Wide-legged standing poses—think Triangle and the Warrior poses—are the foundation to a balanced yoga practice. They cultivate strength, stability, balance, flexibility and expansion, all at once. Standing poses strengthen the legs and the core, and nurture the back. In the process, they encourage expansion, making them a great antidote to sitting at a computer, in a car or even in meditation.
Utthita Parsvakonasana (Extended Side Angle Pose) is a favorite among my students. It promotes steadiness by strengthening our connection to the ground and strengthening our ankles, knees and thighs. In particular the upper side of the body not only lengthens—in a very satisfying way—but also achieves continuity, as long as you practice with continuity, rather than extreme flexibility, in mind. B.K.S. Iyengar claims it expands the lungs and tones the heart muscles.

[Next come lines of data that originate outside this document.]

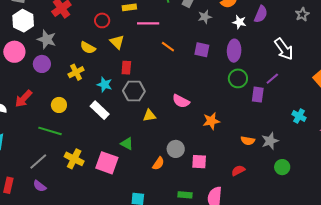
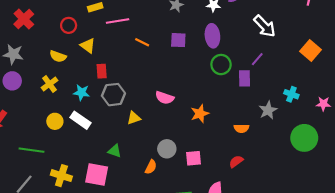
yellow circle: (59, 105) -> (55, 121), moved
gray star: (270, 141) -> (268, 110), moved
green circle: (282, 167) -> (304, 138), moved, size x1.6

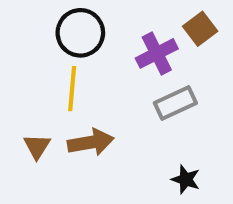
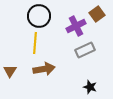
brown triangle: (37, 146) -> (10, 71), moved

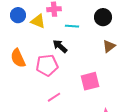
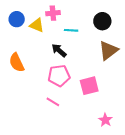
brown triangle: (109, 46) -> (108, 50), size x1.5
pink pentagon: (47, 65) -> (59, 76), moved
pink line: (54, 97) -> (53, 102), turned 64

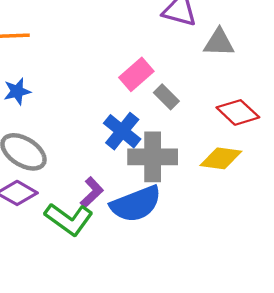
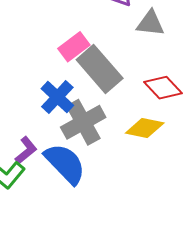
gray rectangle: (166, 97) -> (100, 69), size x2.0
gray cross: (153, 157) -> (83, 122), turned -33
blue semicircle: (136, 204) -> (65, 164), turned -117

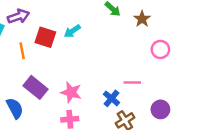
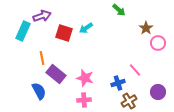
brown star: (142, 19) -> (146, 28), moved
orange line: (22, 51) -> (42, 58), moved
pink line: (132, 83) -> (135, 70), turned 48
blue cross: (111, 98) -> (118, 83), turned 32

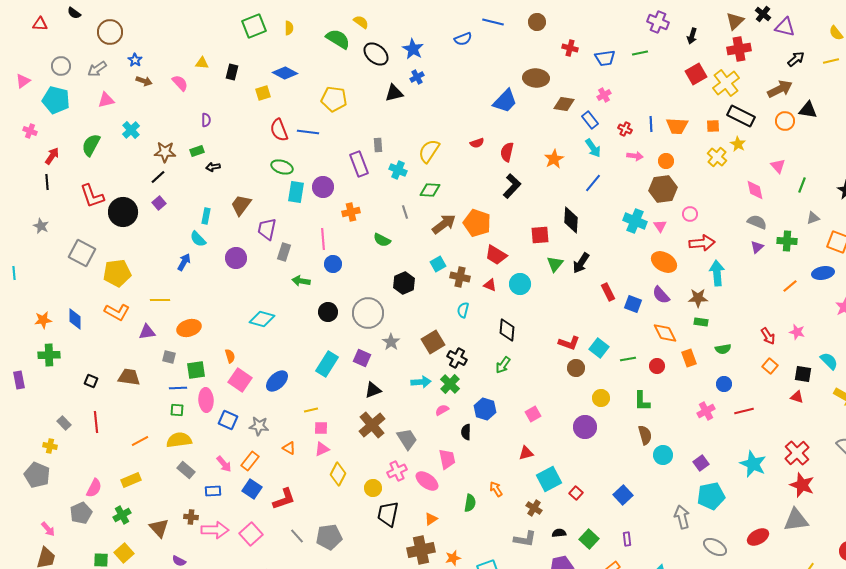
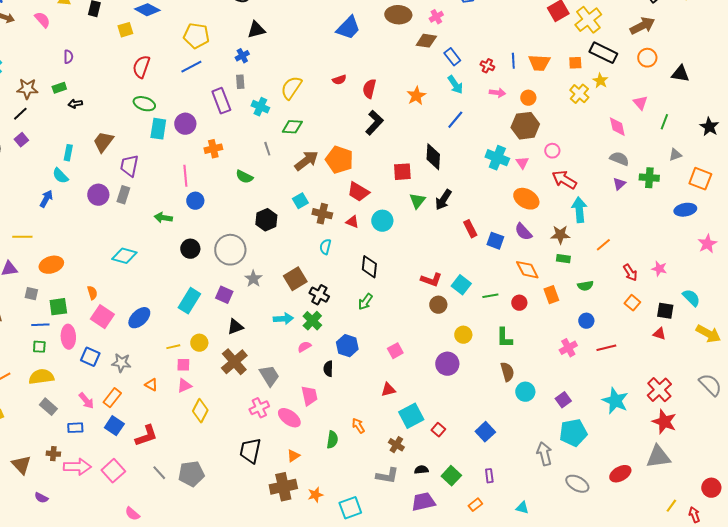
blue cross: (417, 77) -> (242, 56), moved
pink cross: (604, 95) -> (436, 17), moved
blue trapezoid: (505, 101) -> (348, 28), moved
black triangle: (808, 110) -> (680, 74), moved
red semicircle: (279, 130) -> (141, 67), turned 40
blue line: (308, 132) -> (191, 67), moved, turned -35
red arrow: (702, 243) -> (564, 180), turned -145
gray rectangle: (284, 252) -> (123, 195), moved
orange line: (790, 286) -> (603, 245), moved
yellow circle: (373, 488) -> (199, 343), moved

How to Practice Parsvakonasana
- Gather your props: a yoga mat and a yoga block.
- Stand on your mat with your feet approximately a leg length (one of your own legs) apart and your inner feet parallel. Rotate your entire right leg out 90 degrees and your entire left leg, including the pelvis, inward about 30 to 45 degrees. Adjust the inner rotation of the leg and pelvis until your left foot feels strongly rooted.
- Now extend your arms out to the sides at shoulder level, turning your palms down. Make sure you’re not hunching your shoulders.
- Bend your right knee into a 90-degree angle, tracking it straight out so that it ends up directly over your ankle. If your knee is extended past your ankle, widen your stance.
- Ground your left foot even more strongly as you extend your torso out over your right thigh. Place your right forearm on your right thigh. Now extend your left arm up alongside your head, palm face down, adjusting the angle until you can feel your arm extending from your waist, not simply from your shoulder joint.
- Feed the left side of your pelvis down into your left foot and grow your left waist out of the pelvis so that you feel a continuous line extension along the entire left side of your body.
- Breathe fully. Imagine expanding your breath from your belly out in all directions into all your limbs. Notice if you are leaning into your right elbow, collapsing it into your right thigh. Instead, press your forearm and elbow into your thigh to help you rotate your ribcage open.
- Take five to ten deep breaths. Return to standing and rest with your feet parallel for a few breaths before repeating on the other side.
Practicing with Integrity
While you may see photos of people practicing Parsvakonasana with their heads turned toward their upper arm, I rarely do this. It is too easy to compress your neck by practicing this way. I prefer to look straight forward so that my neck and head follow the natural trajectory of my spine.
Another option is to place your right hand on a block or on the floor on the little toe side of your foot. Only do this if your breathing remains as free as it did when your elbow was on your thigh. The freedom of the breath is always more important than the form of your pose—always.
In Western yoga, we often think that using a block or leaving your elbow on your thigh is sissy yoga compared to placing your hand on the floor. Not true. While I held fast to this belief in my younger, more ego-driven days, I realize now that yoga asana practice is about creating a vessel that allows us to expand, not contract, the breath. Expanding the breath expands our energy; contracting the breath depletes our energy.
Our breath can only expand when we practice for alignment integrity rather than for the most extreme manifestation of a pose. Think continuity in Parsvakonasana, especially continuity along the upper side of the body, and think stability and grounding in the lower side. Balance deep, strong rooting with expansion.
Updated article from February 5, 2014.